*REQUIREMENT*. Start at the first line below and write out everything verbatim except the pictures.

*DATA SECTION*.
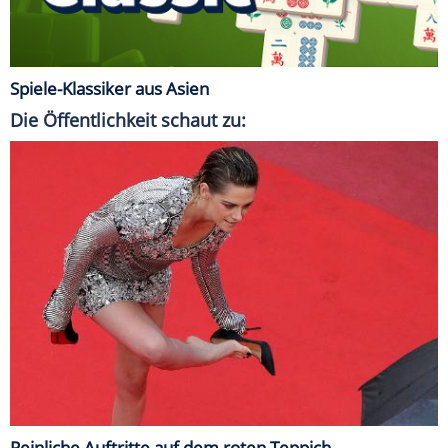
Spiele-Klassiker aus Asien
Die Öffentlichkeit schaut zu:
Peinliche Auftritte auf dem roten Teppich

*RESULT*.
Spiele-Klassiker aus Asien
Die Öffentlichkeit schaut zu:
Peinliche Auftritte auf dem roten Teppich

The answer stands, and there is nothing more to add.